Furthermore, the three filters with the best discrimination performance, that are, wavelet, elliptic, and median are shown in Table 2. The wavelet filter presented the FoM, which significantly outperformed the other filters. It also has small signal distortion and a low discrimination error. The only drawback is that its time consumption is not the highest among all the filtering methods. The elliptic filter has the second-best discrimination performance, low discrimination error, and a short filtering time requirement. The main disadvantage of this filter is that its parameters need to be reset for different neutron sources or scintillators, which makes its application inconvenient. The median filter showed the third-best discrimination performance and the second-best filtering time. The major drawback of this filter is that signal distortion is relatively high.

LG cannot discriminate the n-$\gamma$PSs when coupled with morphological filters, with low FoM, high error, and massive time consumption. The morphological filters completely changed the pulse shape's characteristics to which LG was sensitive. Without the integration process, the LG cannot manage heavily distorted signals, unlike the PCNN. The same signal distortion problem leads to poor performance of the median filter. Furthermore, LG exhibits poor performance when coupled with Wiener, LMS, Fourier, Butterworth, and Chebyshev Type-2 filters. This is because the LG method has an intrinsic anti-noise ability, which is attributed to the noise processing ability of the QC-SCM. This good anti-noise ability makes it unable to benefit significantly from the noise reduction effect of these filters while suffering from the negative influence caused by information loss during the filtering process.

Table 3 lists the filters with the best discrimination performance (elliptic, moving average, and wavelet). The elliptic filter exhibited the best discrimination performance, with the highest FoM, minimal signal distortion, and fast discrimination time. The primary disadvantage is the manual parameters. The moving average filter achieved the lowest time consumption and the second-best FoM. Finally, the wavelet filter presented the best discrimination performance and denoised signal similarity. The primary drawback of this method is its high computational complexity.

Conclusion

This study proposes an LG method for neutron and gamma ray pulse shape discrimination. This method uses a computationally convenient process, that is, the ladder gradient calculation process, to obtain the discrimination factor. Furthermore, QC-SCM was proposed to generate the ignition maps required by the ladder gradient calculation. Experiments were conducted to compare the proposed method with five other discrimination methods: falling-edge percentage slope, zero crossing, charge comparison, frequency gradient analysis, and pulse-coupled neural network.
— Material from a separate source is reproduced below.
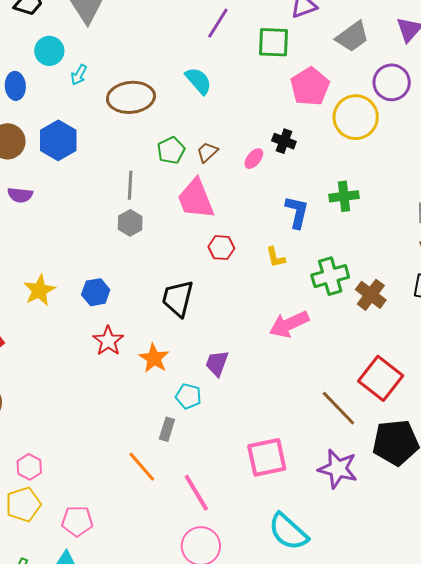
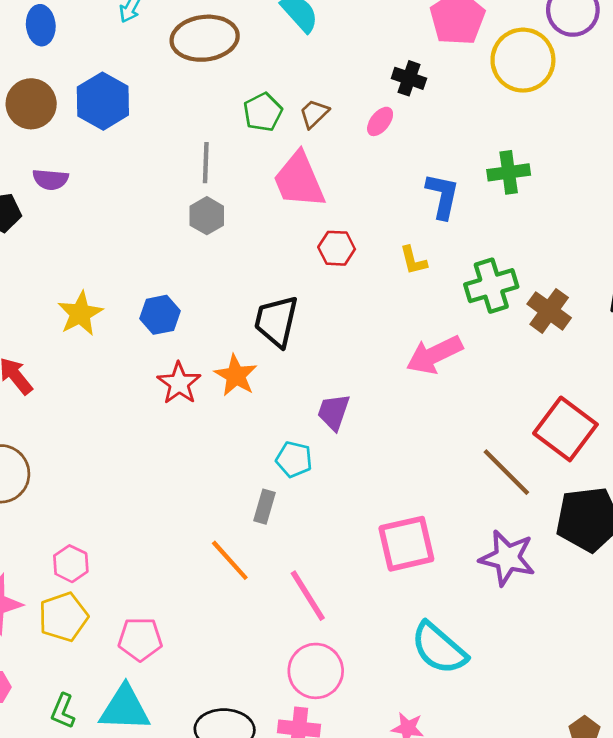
black cross: (284, 141) -> (409, 78), moved
orange star: (154, 358) -> (236, 375), moved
The experimental results demonstrate the robustness and efficacy of the LG method, with the second-best FoM and low computational complexity.

Moreover, the filter adaptability of the PCNN and LG methods was investigated. Their performance was evaluated using both subjective figures and objective evaluation criteria. The evaluation criteria had the following four aspects:

· discrimination performance (FoM)

· De-noised signal similarity (signal-to-noise ratio, mean square error, root mean square error, DIV, and entropy difference)

· time (total time consumption for each filter to process all 9414 signals)

· discrimination accuracy (neutron pulse signal count, gamma-ray pulse signal count, error, and error ratio)

The advantages and disadvantages of various filters and the possible reasons for their adaptability were analyzed. The experimental results revealed that the wavelet, elliptic, and median filters were the most adaptive of the PCNN; and the elliptic, moving average, and wavelet filters were the most suitable for the LG. In future research, the LG method will be further optimized and implemented on integrated radiation detection systems, and the LG parameters will be studied to provide an automatic parameter LG method.